### What you have to do
Within the entries below, how many lines carry the word "Back"? State the number and stop.

### Input
↓↓↓
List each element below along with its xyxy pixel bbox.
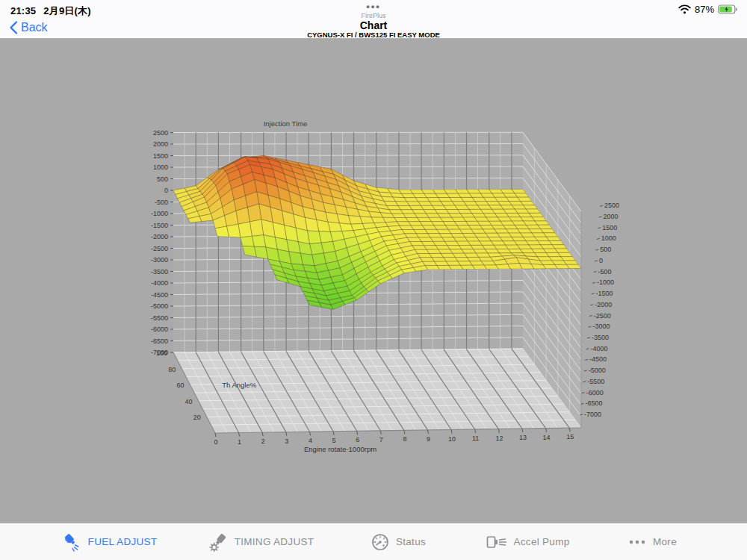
tab-label: Status [396,536,426,547]
svg-text:-3500: -3500 [592,334,609,341]
svg-text:11: 11 [472,435,479,442]
svg-text:500: 500 [157,175,168,183]
gauge-icon [371,532,390,552]
svg-text:6: 6 [356,436,359,444]
svg-text:2000: 2000 [604,213,619,220]
app-name: FirePlus [0,12,747,19]
svg-text:12: 12 [495,435,503,442]
svg-text:-1500: -1500 [151,222,168,229]
svg-text:-4500: -4500 [589,355,607,363]
svg-text:1: 1 [238,438,241,446]
svg-text:5: 5 [332,437,336,444]
svg-text:-1000: -1000 [151,210,168,217]
multitask-dots-icon: ••• [0,1,747,12]
tab-status[interactable]: Status [371,523,426,560]
svg-text:9: 9 [427,435,430,443]
timing-spark-icon [209,532,229,552]
svg-text:Th Angle%: Th Angle% [222,381,256,389]
svg-text:1000: 1000 [601,234,616,242]
svg-text:20: 20 [193,414,201,421]
svg-text:40: 40 [185,398,193,405]
svg-text:-7000: -7000 [584,411,601,418]
svg-text:-4000: -4000 [591,345,608,352]
svg-text:-2000: -2000 [151,233,168,240]
tab-label: TIMING ADJUST [235,536,314,547]
svg-text:-500: -500 [155,199,168,206]
svg-text:Injection Time: Injection Time [264,119,308,128]
svg-text:500: 500 [600,246,611,253]
svg-text:-500: -500 [598,268,612,276]
app-screen: 21:352月9日(木) ••• 87% Back FirePlus [0,0,747,560]
injection-time-surface-chart: 25002000150010005000-500-1000-1500-2000-… [0,39,747,523]
svg-text:13: 13 [519,434,527,441]
tab-label: Accel Pump [513,536,569,547]
chart-area: 25002000150010005000-500-1000-1500-2000-… [0,39,747,523]
svg-text:-2500: -2500 [594,312,611,320]
svg-text:-5000: -5000 [151,302,168,310]
svg-text:2000: 2000 [153,140,168,148]
svg-text:0: 0 [599,257,603,264]
pump-spray-icon [485,532,507,552]
svg-text:-6000: -6000 [586,389,604,396]
svg-text:100: 100 [156,349,167,357]
svg-text:1500: 1500 [602,224,617,231]
svg-text:Engine rotate-1000rpm: Engine rotate-1000rpm [304,445,376,453]
svg-text:80: 80 [168,366,176,373]
svg-text:15: 15 [566,433,574,441]
svg-text:-1500: -1500 [596,290,613,297]
svg-text:-4500: -4500 [151,291,168,299]
svg-text:2500: 2500 [604,202,619,209]
svg-text:-5000: -5000 [589,367,606,374]
svg-text:1000: 1000 [153,164,168,171]
nav-title: FirePlus Chart CYGNUS-X FI / BWS125 FI E… [0,12,747,40]
svg-text:1500: 1500 [153,152,168,160]
svg-text:14: 14 [543,434,551,441]
svg-text:-6500: -6500 [585,399,602,407]
svg-text:-3000: -3000 [151,256,168,264]
top-bar: 21:352月9日(木) ••• 87% Back FirePlus [0,0,747,39]
svg-text:60: 60 [176,382,184,389]
svg-text:-6500: -6500 [151,337,168,345]
svg-text:3: 3 [285,438,288,445]
svg-text:8: 8 [403,435,406,443]
svg-text:-1000: -1000 [597,279,614,286]
svg-text:-3500: -3500 [151,268,168,276]
svg-text:2500: 2500 [153,129,168,137]
tab-more[interactable]: More [627,523,677,560]
tab-accel-pump[interactable]: Accel Pump [485,523,569,560]
svg-text:4: 4 [309,437,312,444]
gear-icon [210,543,218,551]
ellipsis-icon [627,532,647,552]
svg-text:10: 10 [448,435,456,443]
tab-label: FUEL ADJUST [88,536,158,547]
svg-text:-2000: -2000 [595,301,612,308]
svg-text:0: 0 [164,187,168,194]
svg-text:-4000: -4000 [151,279,168,287]
svg-text:-2500: -2500 [151,245,168,252]
svg-text:0: 0 [214,438,217,446]
svg-text:-6000: -6000 [151,326,168,333]
fuel-injector-icon [63,532,82,552]
tab-bar: FUEL ADJUST TIMING ADJUST [0,523,747,560]
tab-label: More [653,536,677,547]
svg-text:7: 7 [379,436,383,444]
svg-text:-5500: -5500 [587,378,604,385]
svg-text:-3000: -3000 [592,323,610,330]
page-title: Chart [0,19,747,31]
tab-timing-adjust[interactable]: TIMING ADJUST [209,523,314,560]
svg-text:-5500: -5500 [151,314,168,322]
svg-text:2: 2 [261,438,265,445]
tab-fuel-adjust[interactable]: FUEL ADJUST [63,523,158,560]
↑↑↑
### Reply to the task
2